MUMBAI: Indian government bonds erased most of the day’s gains on Wednesday, after steady core inflation data out of step with the low headline figure dampened sentiment, overshadowing suspected central bank support in the secondary market.
The benchmark 10-year yield settled at 6.4955%, after ending Tuesday at 6.5078%. It hit a low of 6.4754% intraday – a level last seen on October 17.
Bond yields rise when prices fall.
India’s retail inflation slumped to a record low of 0.25% in October, driven by a sharp fall in food prices and cuts on goods and services tax.
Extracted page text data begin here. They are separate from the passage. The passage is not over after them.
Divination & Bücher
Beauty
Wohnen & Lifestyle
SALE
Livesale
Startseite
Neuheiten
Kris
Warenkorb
Core inflation was steady at 4.4%, dissapointing traders who anticipated a lower figure.
“There is no positivity coming from inflation numbers for Indian bonds and it has likely bottomed out,” said Sandeep Bagla, chief executive officer at Trust Mutual Fund.
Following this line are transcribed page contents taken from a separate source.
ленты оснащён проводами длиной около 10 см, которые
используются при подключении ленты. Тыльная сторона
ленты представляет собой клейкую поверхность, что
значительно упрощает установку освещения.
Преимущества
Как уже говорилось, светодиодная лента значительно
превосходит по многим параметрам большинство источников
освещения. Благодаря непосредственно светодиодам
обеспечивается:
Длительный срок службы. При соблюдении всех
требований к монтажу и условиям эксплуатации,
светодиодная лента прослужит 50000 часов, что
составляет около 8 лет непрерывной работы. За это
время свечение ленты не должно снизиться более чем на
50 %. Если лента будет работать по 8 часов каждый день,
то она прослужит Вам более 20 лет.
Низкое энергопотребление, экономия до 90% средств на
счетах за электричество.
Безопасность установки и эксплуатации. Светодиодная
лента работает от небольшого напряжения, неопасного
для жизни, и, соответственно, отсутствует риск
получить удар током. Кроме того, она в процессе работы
Souring bond market sentiment following the release of inflation data pushed the 10-year yield briefly back to 6.50% – a critical threshold that the Reserve Bank of India’s suspected secondary market purchases had recently helped coax the market below.
Investors in the “others” category, comprising corporates, insurers, pension funds and the central bank, bought over 300 billion rupees ($3.38 billion) of bonds in the past six sessions, clearing house data showed. Traders believe the RBI is largely behind the recent purchases.
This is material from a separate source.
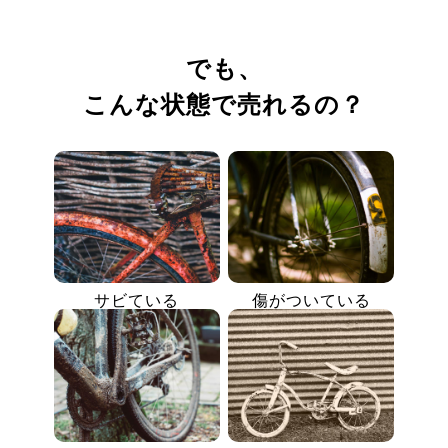
でも、
こんな状態で売れるの？
サビている
傷がついている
Adding to the woes is the growing likelihood of a U.S.-India trade dealthat traders expect will reduce pall over economic growth, lowering any urgency for the RBI to pursue further rate cuts.
RATES
India’s overnight index swap rates (OIS) dipped on Wednesday, tracking a drop in U.S. Treasury yields.
The one-year OIS rate fell 1 bp to 5.4650%, while the two-year rate was down 2 bps at 5.44%. The five-year swap rate dropped 2.5 bps to 5.7050%.